Corriere della Sera, 13 novembre 2024
Sicilia, dopo 18 rinvii riecco le Province
«Poltrone poltrone poltrone / poltrone poltrone poltrone...» Sotto il sole di Sicilia risuona allegra una variante della mitica «Parole parole» cantata mezzo secolo fa, col rauco Alberto Lupo, da Mina. Il governatore forzista Renato Schifani, infatti, dopo avere annullato le elezioni di secondo grado nei Liberi consorzi e nelle Città metropolitane già fissate per il 15 dicembre, punta diritto a ripristinare tout court le nove province d’una volta con l’elezione diretta del presidente e dei consiglieri. Col risultato, stando ai calcoli del Giornale di Sicilia, di fare piovere sull’isola almeno 340 poltrone. Evviva. Proprio l’idea giusta, in un momento di disaffezione, per restituire agli elettori l’antico entusiasmo verso la politica.
Certo, quei Liberi consorzi e Città metropolitane che sulla carta dovevano prendere il posto delle vecchie province facendosi carico delle loro competenze, a partire dalle strade provinciali che per la Sicilia sono sempre state un incubo, non sono mai partite. E niente lo certifica quanto i 18 (diciotto!) rinvii delle elezioni via via accumulati da tutte le successive giunte regionali, quali che fossero il presidente o la maggioranza, di destra o sinistra. Un naufragio. Vergognoso.
Tanto più dopo l’esultanza e lo sventolio dei gonfaloni che avevano accolto dieci anni fa la soppressione dei nove enti locali: «Noi, i primi in tutta l’Italia!». «Con l’abolizione delle province solo sulle indennità di carica risparmieremo oltre 10,3 milioni di euro all’anno e per le attività istituzionali altri 50», tuonò trionfante l’allora governatore Rosario Crocetta, «Se poi aggiungiamo anche le società partecipate e i debiti che accumulano, raggiungiamo la somma di un risparmio di circa 100 milioni l’anno». Bum!
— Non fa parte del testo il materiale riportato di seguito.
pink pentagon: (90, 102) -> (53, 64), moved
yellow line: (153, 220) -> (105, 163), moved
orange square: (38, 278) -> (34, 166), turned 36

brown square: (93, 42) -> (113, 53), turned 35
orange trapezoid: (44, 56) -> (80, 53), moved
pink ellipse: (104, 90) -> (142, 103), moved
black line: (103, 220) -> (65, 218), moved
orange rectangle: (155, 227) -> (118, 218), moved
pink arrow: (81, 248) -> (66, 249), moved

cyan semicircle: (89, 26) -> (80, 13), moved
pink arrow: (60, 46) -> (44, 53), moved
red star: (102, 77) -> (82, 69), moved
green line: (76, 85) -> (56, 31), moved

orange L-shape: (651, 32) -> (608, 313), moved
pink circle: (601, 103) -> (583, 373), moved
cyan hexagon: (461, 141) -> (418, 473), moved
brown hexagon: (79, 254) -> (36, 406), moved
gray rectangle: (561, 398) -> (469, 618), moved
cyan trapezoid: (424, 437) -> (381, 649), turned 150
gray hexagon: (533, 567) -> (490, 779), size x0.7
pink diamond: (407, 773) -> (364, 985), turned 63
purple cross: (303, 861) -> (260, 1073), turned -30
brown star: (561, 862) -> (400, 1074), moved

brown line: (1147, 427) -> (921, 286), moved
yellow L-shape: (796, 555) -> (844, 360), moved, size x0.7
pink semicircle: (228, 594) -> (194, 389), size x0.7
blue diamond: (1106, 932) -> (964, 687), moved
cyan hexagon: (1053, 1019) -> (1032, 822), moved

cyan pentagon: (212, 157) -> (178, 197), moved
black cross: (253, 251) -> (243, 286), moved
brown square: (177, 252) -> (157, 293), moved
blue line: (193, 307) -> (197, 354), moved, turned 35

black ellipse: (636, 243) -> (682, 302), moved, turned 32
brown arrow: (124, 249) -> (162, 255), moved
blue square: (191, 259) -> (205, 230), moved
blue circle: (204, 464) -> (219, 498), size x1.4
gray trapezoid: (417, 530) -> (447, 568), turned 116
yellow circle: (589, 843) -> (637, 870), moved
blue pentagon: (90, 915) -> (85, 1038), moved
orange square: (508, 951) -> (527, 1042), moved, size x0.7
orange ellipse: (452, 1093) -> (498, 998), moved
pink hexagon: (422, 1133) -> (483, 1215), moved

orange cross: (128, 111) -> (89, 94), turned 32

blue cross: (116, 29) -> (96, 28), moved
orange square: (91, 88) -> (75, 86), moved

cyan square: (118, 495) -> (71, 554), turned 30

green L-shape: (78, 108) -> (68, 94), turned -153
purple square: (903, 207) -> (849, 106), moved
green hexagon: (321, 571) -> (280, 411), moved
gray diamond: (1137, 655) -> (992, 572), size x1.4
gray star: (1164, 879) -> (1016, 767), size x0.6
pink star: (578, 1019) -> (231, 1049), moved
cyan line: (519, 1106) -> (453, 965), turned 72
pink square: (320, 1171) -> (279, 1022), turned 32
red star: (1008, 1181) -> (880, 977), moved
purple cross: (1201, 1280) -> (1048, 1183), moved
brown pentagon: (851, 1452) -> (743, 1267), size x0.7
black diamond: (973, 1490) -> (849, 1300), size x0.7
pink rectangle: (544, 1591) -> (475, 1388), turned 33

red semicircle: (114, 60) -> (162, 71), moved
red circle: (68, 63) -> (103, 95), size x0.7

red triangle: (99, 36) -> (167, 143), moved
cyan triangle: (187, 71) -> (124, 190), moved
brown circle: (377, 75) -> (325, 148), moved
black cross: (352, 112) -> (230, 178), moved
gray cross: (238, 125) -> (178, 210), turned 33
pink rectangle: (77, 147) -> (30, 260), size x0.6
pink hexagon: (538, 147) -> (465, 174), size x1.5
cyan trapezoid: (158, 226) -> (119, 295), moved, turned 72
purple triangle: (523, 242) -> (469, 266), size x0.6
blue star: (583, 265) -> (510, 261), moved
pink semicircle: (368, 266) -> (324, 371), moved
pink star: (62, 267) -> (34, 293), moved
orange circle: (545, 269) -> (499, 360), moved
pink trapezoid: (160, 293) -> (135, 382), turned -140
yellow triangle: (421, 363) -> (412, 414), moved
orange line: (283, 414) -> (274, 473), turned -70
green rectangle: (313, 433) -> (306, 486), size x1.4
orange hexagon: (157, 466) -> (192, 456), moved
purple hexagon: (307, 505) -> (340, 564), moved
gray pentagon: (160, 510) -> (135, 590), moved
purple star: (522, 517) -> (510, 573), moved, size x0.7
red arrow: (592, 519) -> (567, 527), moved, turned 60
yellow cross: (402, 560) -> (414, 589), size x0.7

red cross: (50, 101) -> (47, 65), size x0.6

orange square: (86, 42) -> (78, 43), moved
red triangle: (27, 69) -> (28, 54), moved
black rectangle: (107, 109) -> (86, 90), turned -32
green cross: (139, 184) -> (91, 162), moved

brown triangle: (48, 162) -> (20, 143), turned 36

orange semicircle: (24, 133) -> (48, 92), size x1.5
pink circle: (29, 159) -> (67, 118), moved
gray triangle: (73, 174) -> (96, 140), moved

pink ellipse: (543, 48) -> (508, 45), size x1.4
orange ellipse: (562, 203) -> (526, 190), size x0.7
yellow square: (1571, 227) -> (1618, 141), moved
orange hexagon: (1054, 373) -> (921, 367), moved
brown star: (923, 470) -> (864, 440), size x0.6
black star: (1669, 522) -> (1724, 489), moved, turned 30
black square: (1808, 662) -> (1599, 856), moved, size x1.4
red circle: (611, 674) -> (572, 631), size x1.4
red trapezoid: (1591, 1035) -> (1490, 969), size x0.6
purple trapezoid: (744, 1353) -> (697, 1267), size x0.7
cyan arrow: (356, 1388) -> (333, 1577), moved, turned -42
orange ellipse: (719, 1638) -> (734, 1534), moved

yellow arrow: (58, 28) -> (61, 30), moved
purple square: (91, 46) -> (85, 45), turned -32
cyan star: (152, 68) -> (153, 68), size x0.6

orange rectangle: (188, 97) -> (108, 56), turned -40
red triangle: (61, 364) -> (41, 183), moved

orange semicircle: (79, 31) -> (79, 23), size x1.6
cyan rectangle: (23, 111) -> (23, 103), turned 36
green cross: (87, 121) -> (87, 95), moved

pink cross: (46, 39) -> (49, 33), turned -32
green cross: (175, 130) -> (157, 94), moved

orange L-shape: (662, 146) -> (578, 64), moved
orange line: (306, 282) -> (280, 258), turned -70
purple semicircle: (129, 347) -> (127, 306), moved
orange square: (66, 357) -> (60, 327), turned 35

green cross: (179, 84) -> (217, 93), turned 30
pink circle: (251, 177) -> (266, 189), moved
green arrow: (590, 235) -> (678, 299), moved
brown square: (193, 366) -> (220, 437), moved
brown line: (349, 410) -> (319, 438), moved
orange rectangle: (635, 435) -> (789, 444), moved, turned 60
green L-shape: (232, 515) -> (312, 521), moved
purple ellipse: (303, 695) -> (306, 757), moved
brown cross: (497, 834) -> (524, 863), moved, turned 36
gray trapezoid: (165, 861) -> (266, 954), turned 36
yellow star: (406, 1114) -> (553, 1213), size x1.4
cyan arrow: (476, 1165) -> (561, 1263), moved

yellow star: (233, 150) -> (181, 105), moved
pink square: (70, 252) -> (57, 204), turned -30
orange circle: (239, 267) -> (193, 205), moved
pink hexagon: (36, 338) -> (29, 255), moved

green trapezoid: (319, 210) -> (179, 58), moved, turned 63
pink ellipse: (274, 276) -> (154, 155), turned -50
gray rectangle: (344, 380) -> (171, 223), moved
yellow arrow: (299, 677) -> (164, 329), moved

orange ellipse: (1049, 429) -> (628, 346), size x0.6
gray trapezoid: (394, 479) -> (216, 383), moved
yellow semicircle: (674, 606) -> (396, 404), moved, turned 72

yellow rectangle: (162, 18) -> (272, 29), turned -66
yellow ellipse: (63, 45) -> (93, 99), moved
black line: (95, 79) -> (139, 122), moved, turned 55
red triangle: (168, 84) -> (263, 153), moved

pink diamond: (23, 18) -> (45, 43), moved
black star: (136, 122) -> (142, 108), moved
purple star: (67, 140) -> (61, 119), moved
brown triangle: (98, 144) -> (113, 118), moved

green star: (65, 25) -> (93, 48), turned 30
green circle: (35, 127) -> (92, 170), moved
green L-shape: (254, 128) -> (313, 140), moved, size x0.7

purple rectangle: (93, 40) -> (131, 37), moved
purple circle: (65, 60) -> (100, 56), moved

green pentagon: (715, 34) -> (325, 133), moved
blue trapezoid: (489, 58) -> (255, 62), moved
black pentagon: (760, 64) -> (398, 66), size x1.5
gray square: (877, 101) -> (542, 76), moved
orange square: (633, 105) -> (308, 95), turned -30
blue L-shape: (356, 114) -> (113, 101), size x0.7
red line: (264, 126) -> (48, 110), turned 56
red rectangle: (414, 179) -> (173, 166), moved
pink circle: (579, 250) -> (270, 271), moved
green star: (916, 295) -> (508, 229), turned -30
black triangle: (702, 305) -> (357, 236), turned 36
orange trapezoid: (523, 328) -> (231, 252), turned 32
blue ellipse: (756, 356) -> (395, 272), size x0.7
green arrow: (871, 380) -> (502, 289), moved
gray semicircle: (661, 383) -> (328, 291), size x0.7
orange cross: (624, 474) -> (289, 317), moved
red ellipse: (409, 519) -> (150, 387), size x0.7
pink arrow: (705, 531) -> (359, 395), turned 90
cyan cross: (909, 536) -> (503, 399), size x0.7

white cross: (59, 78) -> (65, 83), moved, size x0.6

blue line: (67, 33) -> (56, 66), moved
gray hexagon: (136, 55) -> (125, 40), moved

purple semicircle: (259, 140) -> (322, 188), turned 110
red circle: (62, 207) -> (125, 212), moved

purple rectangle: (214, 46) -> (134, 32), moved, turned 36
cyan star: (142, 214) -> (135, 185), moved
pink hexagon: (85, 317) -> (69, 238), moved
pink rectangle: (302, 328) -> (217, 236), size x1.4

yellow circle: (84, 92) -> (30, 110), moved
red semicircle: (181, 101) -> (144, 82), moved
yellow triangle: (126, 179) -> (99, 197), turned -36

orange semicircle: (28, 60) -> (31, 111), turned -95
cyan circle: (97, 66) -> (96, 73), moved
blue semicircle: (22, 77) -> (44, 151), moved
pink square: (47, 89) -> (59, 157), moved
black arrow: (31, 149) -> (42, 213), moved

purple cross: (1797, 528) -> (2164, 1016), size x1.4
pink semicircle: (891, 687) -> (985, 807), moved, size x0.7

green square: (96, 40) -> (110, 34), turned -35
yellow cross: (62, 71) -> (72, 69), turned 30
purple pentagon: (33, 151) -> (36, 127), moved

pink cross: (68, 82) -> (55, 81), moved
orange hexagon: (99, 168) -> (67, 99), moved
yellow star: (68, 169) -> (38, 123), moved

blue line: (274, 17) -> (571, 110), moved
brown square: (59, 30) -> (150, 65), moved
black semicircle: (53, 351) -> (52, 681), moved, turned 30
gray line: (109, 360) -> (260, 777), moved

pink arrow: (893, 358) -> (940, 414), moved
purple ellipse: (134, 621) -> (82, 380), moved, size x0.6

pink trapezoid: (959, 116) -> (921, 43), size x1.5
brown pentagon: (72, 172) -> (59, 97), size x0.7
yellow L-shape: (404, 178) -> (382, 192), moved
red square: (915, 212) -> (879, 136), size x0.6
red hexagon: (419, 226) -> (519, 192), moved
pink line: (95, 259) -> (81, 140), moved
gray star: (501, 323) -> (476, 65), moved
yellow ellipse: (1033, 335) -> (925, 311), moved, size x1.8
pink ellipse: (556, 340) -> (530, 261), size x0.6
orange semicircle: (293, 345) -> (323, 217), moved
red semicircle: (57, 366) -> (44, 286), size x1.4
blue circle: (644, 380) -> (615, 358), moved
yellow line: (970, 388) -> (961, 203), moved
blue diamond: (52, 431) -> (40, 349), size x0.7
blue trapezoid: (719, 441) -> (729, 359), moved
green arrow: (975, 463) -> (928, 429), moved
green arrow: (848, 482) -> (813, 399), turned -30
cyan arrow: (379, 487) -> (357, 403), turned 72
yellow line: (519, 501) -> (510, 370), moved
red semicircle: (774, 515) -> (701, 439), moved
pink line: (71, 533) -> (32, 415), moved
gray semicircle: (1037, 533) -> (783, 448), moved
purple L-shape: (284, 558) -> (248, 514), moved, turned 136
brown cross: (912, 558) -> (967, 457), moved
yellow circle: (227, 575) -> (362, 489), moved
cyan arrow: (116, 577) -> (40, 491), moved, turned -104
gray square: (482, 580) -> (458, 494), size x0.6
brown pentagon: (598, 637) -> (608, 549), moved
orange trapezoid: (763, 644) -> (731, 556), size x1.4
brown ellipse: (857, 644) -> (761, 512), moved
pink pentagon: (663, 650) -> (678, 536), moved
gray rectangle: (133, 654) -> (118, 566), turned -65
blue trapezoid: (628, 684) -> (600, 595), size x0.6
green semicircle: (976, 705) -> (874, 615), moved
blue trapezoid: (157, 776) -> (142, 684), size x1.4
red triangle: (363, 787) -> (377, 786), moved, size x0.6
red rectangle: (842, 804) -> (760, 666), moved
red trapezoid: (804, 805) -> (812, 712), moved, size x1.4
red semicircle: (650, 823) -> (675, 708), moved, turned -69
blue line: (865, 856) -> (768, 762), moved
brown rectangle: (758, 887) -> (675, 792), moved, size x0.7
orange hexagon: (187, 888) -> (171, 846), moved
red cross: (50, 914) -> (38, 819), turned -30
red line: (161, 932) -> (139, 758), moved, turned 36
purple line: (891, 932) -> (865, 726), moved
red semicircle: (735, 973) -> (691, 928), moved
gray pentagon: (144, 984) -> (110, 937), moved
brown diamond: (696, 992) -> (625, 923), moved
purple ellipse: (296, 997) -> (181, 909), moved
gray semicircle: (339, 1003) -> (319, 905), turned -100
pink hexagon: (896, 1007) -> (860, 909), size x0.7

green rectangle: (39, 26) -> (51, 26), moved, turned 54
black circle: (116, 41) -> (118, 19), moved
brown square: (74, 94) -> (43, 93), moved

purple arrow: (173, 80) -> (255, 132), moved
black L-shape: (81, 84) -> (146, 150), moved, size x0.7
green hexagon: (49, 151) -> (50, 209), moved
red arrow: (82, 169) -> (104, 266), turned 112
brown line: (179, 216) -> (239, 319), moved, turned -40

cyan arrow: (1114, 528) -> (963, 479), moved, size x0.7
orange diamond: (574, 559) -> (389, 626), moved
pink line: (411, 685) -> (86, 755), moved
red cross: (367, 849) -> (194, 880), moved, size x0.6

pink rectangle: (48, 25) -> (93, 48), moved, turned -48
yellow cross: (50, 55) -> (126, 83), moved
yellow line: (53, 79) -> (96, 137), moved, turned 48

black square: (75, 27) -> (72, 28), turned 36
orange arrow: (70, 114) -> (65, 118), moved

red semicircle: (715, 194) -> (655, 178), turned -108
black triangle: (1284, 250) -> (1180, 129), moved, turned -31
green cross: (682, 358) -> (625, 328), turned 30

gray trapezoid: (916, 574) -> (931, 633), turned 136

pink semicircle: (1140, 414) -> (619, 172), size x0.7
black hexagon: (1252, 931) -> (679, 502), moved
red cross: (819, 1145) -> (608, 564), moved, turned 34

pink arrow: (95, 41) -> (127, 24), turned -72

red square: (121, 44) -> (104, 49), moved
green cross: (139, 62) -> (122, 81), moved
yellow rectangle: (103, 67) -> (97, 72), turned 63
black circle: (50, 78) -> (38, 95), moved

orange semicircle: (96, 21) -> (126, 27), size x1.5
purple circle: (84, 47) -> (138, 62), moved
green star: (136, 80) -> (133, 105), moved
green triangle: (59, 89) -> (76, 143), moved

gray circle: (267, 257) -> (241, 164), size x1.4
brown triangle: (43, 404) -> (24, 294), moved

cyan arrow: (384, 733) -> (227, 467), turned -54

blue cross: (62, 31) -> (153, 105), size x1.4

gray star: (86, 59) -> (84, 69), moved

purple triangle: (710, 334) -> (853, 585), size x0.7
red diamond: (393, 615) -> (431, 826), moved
Le cose, come noto, sono andate assai diversamente. Tanto da far scattare oggi la retromarcia. Che in realtà, come ha scritto Giacinto Pipitone, non è semplicissima: il ripristino delle vecchie province infatti è stato «già bocciato in aula due volte l’anno scorso perché non piace ai deputati che troverebbero negli stessi loro collegi elettorali dei competitor». Tutte ragioni, come si vede, «alte e nobili»...
Divertente, nel tormentone, la posizione di Giancarlo Cancellieri. Folgorato da Renato Schifani dopo essere stato il combattivo alfiere siculo di Beppe Grillo, ai tempi dell’abolizione delle province era l’euforico capogruppo nel M5S: «Abbiamo rispettato l’impegno preso coi cittadini».